Upsampling to Improve Volumetric Cloud Render Performance

A 512x512 cloud render upsampled to a 2048x2048 target with nearly no loss of detail.

Overview
The Problem with Waves
Upsampling is the Solution
Looking Back

Overview

My first attempt at generating raymarched volumetric clouds occured six years ago in an unpublished ShaderToy. It wasn’t made public because the performance was never good enough for me to be comfortable releasing it to a general audience. Runtime performance is crucial to me, and the balance of visual fidelity and rendering it 60+ times a second was the defining challenge that attracted me to real-time rendering over offline rendering.

Last year marked my second attempt at clouds. Overall it was more successful than my first, however there were still performance issues when trying to render in real-time. A workaround for the low framerate was made by instead rendering every 0.25 seconds and then interpolating between the last render and the current, which improved the performance enough for it to be usable but there were noticeable spikes on ticks that performed the rendering.
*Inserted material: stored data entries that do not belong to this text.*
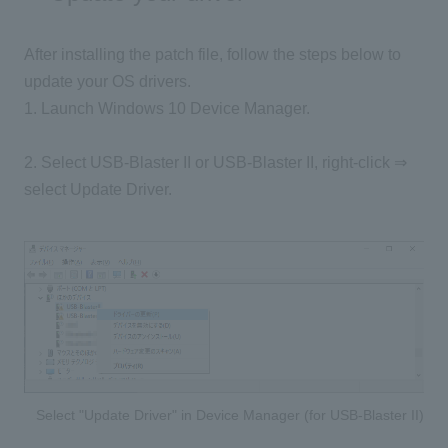
After installing the patch file, follow the steps below to
update your OS drivers.
1. Launch Windows 10 Device Manager.
2. Select USB-Blaster II or USB-Blaster II, right-click ⇒
select Update Driver.
Select "Update Driver" in Device Manager (for USB-Blaster II)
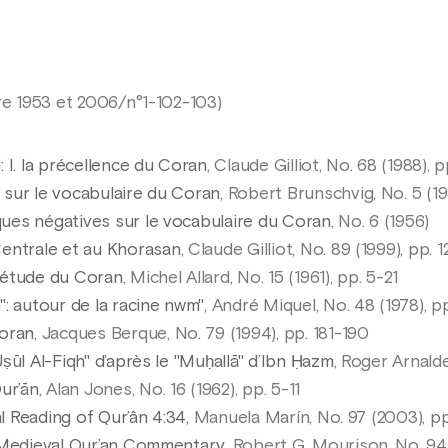
e 1953 et 2006/n°1-102-103)
 I. la précellence du Coran
, Claude Gilliot, No. 68 (1988), 
sur le vocabulaire du Coran
, Robert Brunschvig, No. 5 (19
ues négatives sur le vocabulaire du Coran
, No. 6 (1956)
entrale et au Khorasan
, Claude Gilliot, No. 89 (1999), pp. 
’étude du Coran
, Michel Allard, No. 15 (1961), pp. 5-21
: autour de la racine nwm"
, André Miquel, No. 48 (1978), p
Coran
, Jacques Berque, No. 79 (1994), pp. 181-190
ṣūl Al-Fiqh" d’après le "Muḥallā" d’Ibn Ḥazm
, Roger Arnalde
ur’ān
, Alan Jones, No. 16 (1962), pp. 5-11
al Reading of Qur’ân 4:34
, Manuela Marín, No. 97 (2003), p
a Medieval Qur’an Commentary
, Robert G. Mourison, No. 94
Like many modern raymarched clouds, both implementations used the presentation “The Real-Time Volumetric Cloudscapes of Horizon Zero Dawn” as inspiration. Within that presentation is a section on optimizations in which it is briefly mentioned that only 1/16 of all pixels are updated each frame. Looking back at it now, the solution is obvious but at the time it wasn’t clear to me how they achieved being able to render only a portion of pixels at a time. And it wasn’t just me who had trouble implementing this optimization.

The Problem with Waves

My first inclination was to logically break the fragment shader operations into 4x4 groups, and each frame only operate on a single fragment in each group. The other 15 fragments would be skipped. Makes sense, right?
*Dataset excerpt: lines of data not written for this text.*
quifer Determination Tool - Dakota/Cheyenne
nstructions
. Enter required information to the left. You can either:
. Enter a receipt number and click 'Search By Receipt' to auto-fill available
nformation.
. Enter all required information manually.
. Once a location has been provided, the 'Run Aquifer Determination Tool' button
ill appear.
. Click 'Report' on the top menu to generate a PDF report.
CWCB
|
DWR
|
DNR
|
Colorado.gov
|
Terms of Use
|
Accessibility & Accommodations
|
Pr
uint2 coordSS = uint2(input.uv * _ScreenParams.xy);

uint fm = _FrameCount % 16;
uint fx = _FrameCount % 4;
uint fy = (_FrameCount / 4) % 4;

uint cx = coordSS.x % 4;
uint cy = coordSS.y % 4;

[branch]
if ((cx == fx) && (cy == fy))
{
    // ... 
}

The above code selectively renders a single fragment of each 4x4 group every frame. This combined with updating my custom cloud render pass to double-buffer the results allowed me to do exactly the optimization described in the presentation: only 1/16 of all pixels were drawn each frame.
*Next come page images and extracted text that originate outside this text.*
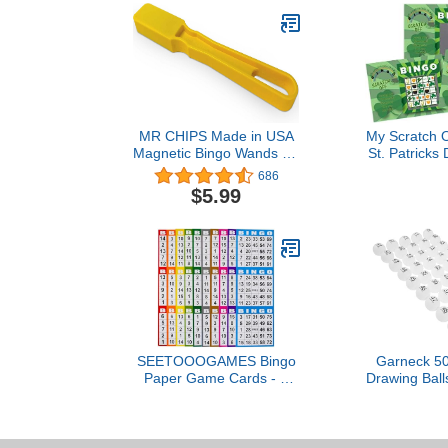
MR CHIPS Made in USA
My Scratch O
Magnetic Bingo Wands - 7
St. Patricks
Colors to Choose from - 1
Off Cards St.
686
Piece, Ideal for Bingo,
Shamrock 
$5.99
Science Experiments,
Cards, Par
Homeschool Accessories,
Game 
Fridge Décor & Sewing
Supplies
SEETOOOGAMES Bingo
Garneck 50
Paper Game Cards - 3
Drawing Bal
Card - 100 Books of 10
Raffle Game
Sheets
Bingo Seaml
for Hom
Every frame I would draw a portion of the fragments to the back buffer, and then that new image would be mixed in with the ongoing render being carried over each frame. Something like:

float4 prevFrame = _PrevFrameColor.Sample(sampler_PrevFrameColor, uv);
float4 currFrame = _CurrFrameColor.Sample(sampler_CurrFrameColor, uv);
float4 color = lerp(prevFrame, currFrame, ceil(currFrame.a));

However, there were no improvements to the performance. What was going on?

The issue with this approach is that fragments are drawn in a batch of threads, known as waves or wavefronts or warps. Each wave can be processing 16, 32, 64 or some other number of fragments, depending on the underlying hardware. The wave itself does not complete until the last fragment thread completes. So when we selectively render only one fragment, the 15 other threads are stalled waiting for it to finish.

If your hardware executes waves of 16, you could try to render out only 1/64 fragments each frame, or some other arbitrary number greater than the wave size. This would improve performance but then each fragment is updating at most only once a second which can lead to shearing and other artifacts. And it wouldn’t necessarily work on your friends machine which uses a different GPU.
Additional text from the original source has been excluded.